Evidence Action is pleased to announce that we have joined the STH Coalition, a new group of organizations focused on reducing the public health threat of soil-transmitted helminths (STH) worldwide. Soil-transmitted helminths --intestinal parasites such as roundworm, hookworm, and whipworm-- affect the health, education, and livelihoods of over one billion people worldwide. The World Health Organization has set a target of reaching 75% of all at-risk children by 2020; yet only 32% of children received deworming drugs in 2012. Given the magnitude and complexity of the challenge, we at Evidence Action believe that a cross-sectoral, collaborative approach to addressing STH is essential.
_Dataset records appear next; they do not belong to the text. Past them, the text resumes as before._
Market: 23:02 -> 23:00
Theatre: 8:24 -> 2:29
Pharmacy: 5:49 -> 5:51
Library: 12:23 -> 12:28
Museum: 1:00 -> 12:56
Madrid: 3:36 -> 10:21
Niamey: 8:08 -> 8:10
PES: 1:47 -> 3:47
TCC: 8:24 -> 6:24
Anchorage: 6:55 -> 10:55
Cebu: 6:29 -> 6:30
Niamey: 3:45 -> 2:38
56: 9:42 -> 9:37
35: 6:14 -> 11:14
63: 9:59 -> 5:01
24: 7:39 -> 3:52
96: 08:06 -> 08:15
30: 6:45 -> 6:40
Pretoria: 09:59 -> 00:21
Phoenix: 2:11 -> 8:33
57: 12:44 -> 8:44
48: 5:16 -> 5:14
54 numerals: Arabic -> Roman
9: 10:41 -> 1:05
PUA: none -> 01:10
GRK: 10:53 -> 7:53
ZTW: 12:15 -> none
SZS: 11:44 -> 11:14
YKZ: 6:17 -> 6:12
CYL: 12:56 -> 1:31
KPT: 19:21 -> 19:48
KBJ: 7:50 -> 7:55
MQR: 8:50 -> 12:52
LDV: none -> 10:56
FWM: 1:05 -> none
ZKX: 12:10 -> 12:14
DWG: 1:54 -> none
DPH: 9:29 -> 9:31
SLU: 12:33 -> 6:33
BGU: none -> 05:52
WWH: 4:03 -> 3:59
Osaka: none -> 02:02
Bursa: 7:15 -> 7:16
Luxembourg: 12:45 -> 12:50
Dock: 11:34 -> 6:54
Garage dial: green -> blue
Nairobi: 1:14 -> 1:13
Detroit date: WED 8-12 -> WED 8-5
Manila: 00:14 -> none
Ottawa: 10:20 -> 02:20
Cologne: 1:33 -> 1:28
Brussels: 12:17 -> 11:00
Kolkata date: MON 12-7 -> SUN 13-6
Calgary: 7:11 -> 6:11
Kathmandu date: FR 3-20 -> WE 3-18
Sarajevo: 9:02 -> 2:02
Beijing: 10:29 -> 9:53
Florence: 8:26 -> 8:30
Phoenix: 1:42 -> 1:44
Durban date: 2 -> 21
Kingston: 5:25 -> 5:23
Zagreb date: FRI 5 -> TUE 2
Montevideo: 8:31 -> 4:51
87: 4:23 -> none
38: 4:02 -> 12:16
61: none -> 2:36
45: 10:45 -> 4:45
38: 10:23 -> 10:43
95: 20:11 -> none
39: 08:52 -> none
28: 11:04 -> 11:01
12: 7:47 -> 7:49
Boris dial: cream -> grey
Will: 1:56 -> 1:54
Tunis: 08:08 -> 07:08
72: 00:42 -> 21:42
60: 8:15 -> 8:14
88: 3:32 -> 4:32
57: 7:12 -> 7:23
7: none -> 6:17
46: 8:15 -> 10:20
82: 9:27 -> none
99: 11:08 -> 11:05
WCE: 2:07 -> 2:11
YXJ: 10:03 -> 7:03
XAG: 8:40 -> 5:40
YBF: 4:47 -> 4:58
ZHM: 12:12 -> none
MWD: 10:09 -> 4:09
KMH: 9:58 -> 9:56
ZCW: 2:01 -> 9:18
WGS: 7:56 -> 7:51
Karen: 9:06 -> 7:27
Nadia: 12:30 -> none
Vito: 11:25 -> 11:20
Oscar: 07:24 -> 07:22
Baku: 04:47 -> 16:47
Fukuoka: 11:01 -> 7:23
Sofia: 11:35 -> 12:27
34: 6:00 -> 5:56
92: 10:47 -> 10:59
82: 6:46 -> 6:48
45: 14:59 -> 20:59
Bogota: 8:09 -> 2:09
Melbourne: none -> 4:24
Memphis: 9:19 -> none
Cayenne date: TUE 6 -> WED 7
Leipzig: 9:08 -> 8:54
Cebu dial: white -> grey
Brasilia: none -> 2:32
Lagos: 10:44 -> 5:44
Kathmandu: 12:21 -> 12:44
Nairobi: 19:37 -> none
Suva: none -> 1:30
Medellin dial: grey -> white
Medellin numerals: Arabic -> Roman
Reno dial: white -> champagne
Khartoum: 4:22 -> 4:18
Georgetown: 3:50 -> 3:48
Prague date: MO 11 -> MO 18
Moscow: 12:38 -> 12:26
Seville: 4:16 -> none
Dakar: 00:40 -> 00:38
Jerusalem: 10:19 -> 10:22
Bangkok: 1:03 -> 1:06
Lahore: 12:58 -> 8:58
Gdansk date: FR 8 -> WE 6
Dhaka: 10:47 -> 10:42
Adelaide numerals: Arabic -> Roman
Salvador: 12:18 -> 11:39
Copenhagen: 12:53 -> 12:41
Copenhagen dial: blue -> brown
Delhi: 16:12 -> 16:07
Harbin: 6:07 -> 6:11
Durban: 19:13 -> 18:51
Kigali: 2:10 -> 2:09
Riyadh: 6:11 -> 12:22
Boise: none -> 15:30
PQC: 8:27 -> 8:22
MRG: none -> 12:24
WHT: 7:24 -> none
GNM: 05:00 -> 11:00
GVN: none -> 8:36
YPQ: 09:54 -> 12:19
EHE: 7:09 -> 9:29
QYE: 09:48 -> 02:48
Earlier this year, nine organizations pledged more than US $120 million toward STH control, building on the momentum created by the World Health Organization’s Neglected Tropical Disease (NTD) Roadmap and the substantial commitments made as part of the 2012 London Declaration. Johnson & Johnson and Glaxo Smith Kline have committed to donating six billion doses of deworming drugs through 2020, enough to treat all school-age children in need.
Building on this momentum, the STH Coalition was created to to coordinate and collaborate on efforts to:
- Catalyze demand for and scale up deworming programs.
- Facilitate efforts to prevent reinfection and reduce STH transmission through a multi-pronged approach.
- Support advocacy and resource mobilization for effective programs.
Evidence Action's Deworm the World Initiative now reaches more than 35 million children, in partnership with governments and NGOs, in school-based mass deworming programs in countries such as Kenya and India, and soon Vietnam.
We believe it is important to join in a global effort to reduce the threat that STH pose and are thrilled to be part of the growing STH Coalition.